As I shared in the video, I was nine years old and nervous the day my Big Sister and I were matched. She was white; I was black. Her name, Maja Milenkovic, sounded like a witch spell from the Disney Channel. We had so many cultural differences! I knew at nine I was socially constructed because a lot of my perceptions about white people came from watching television shows like Feed the Children on B.E.T. All I could think about was, I didn’t want someone to “save me”; I wanted a friend, someone I could relate too, and someone that was going to believe in me.
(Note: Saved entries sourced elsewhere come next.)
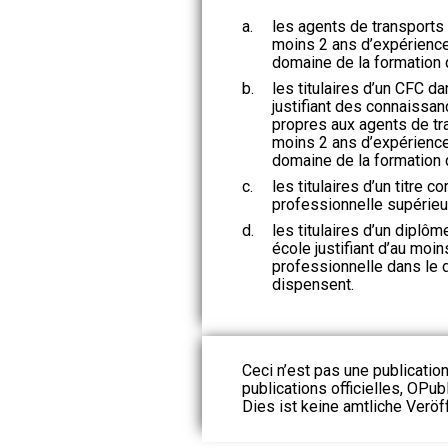
a.
les agents de transports 
moins 2 ans d’expérience
domaine de la formation q
b.
les titulaires d’un CFC 
justifiant des connaissa
propres aux agents de tr
moins 2 ans d’expérience
domaine de la formation q
c.
les titulaires d’un titre 
professionnelle supérieu
d.
les titulaires d’un diplô
école justifiant d’au moi
professionnelle dans le d
dispensent.
Ceci n’est pas une publication
publications officielles, OPubl
Dies ist keine amtliche Veröf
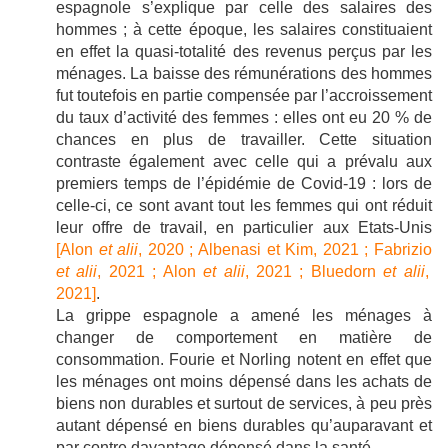
espagnole s’explique par celle des salaires des
hommes ; à cette époque, les salaires constituaient
en effet la quasi-totalité des revenus perçus par les
ménages. La baisse des rémunérations des hommes
fut toutefois en partie compensée par l’accroissement
du taux d’activité des femmes : elles ont eu 20 % de
chances en plus de travailler. Cette situation
contraste également avec celle qui a prévalu aux
premiers temps de l’épidémie de Covid-19 : lors de
celle-ci, ce sont avant tout les femmes qui ont réduit
leur offre de travail, en particulier aux Etats-Unis
[Alon
et alii
, 2020 ; Albenasi et Kim, 2021 ; Fabrizio
et alii
, 2021 ;
Alon
et alii
, 2021 ; Bluedorn
et alii
,
2021]
.
La grippe espagnole a amené les ménages à
changer de comportement en matière de
consommation. Fourie et Norling notent en effet que
les ménages ont moins dépensé dans les achats de
biens non durables et surtout de services, à peu près
autant dépensé en biens durables qu’auparavant et
par contre davantage dépensé dans la santé.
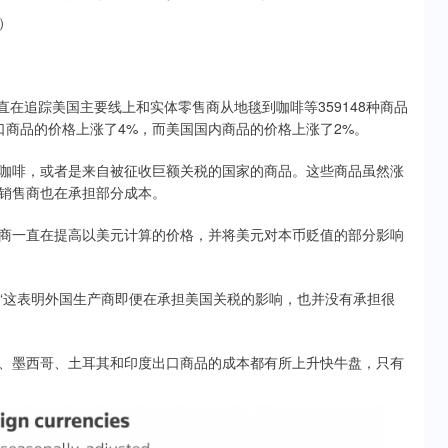
）
zquez一直在追踪美国主要线上和实体零售商从地毯到咖啡等359148种商品
口商品的价格上涨了4%，而美国国内商品的价格上涨了2%。
啡，或者是来自被征收巨额关税的国家的商品。这些商品虽然涨
销售商也在承担部分成本。
一直在提高以美元计算的价格，并将美元对本币贬值的部分影响
这表明外国生产商即便在承担美国关税的影响，也并没有承担很
墨西哥、土耳其和印度出口商品的成本都有所上升快牛盘，只有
As we bridged the gap, Maja was just normal. She was nothing I expected. She liked dance; I liked dance. She loved hip-hop music; I loved hip-hop music. She was impatient in malls; I never had any patience in malls. We just had a lot of things in common. Even when it came to principles and perspective, she always mixed the old school with the new school. She never was the type of person to say, “I’m older, so I know better.” It was all about positive youth development and finding common ground.
From Maja I embraced the concept of Ubuntu, “I am because you are, humanity, human inter-connectedness”. It was from her that I learned not to judge people by their skin color, but more by their principles, character and dignity. It’s really hard when you grow up in a society where everything is so black and white. You get all these different mixed messages about people, so automatically you become programmed to judge. But I learned from my Big Sister through all the confusion and illusions, the common denominator remains the same within people. We’re human. Despite our differences, were one in the same and we should celebrate those differences.
Two years ago before I graduated from Wheelock College, I didn’t have the money to go back to school. I was short $5,000. And I remember painfully crying to Maja that, “It’s wasn’t fair that I didn’t have the money to go back.” Her simple reply of “It’s OK, Lianne. I’ll co-sign your loan” provoked the most overwhelming feeling of affirmation in my life. She affirmed that my aspiration for college was not merely a choice, but a task my heart so eagerly needed to complete. I knew it was more than just signing my loans. I knew this implied that she was inspired by my dreams, trusted my judgment and ready to join me on my quest toward self-accomplishment. This didn’t mean she paid for my college, this means she signed her name on a paper that could merit me my dreams.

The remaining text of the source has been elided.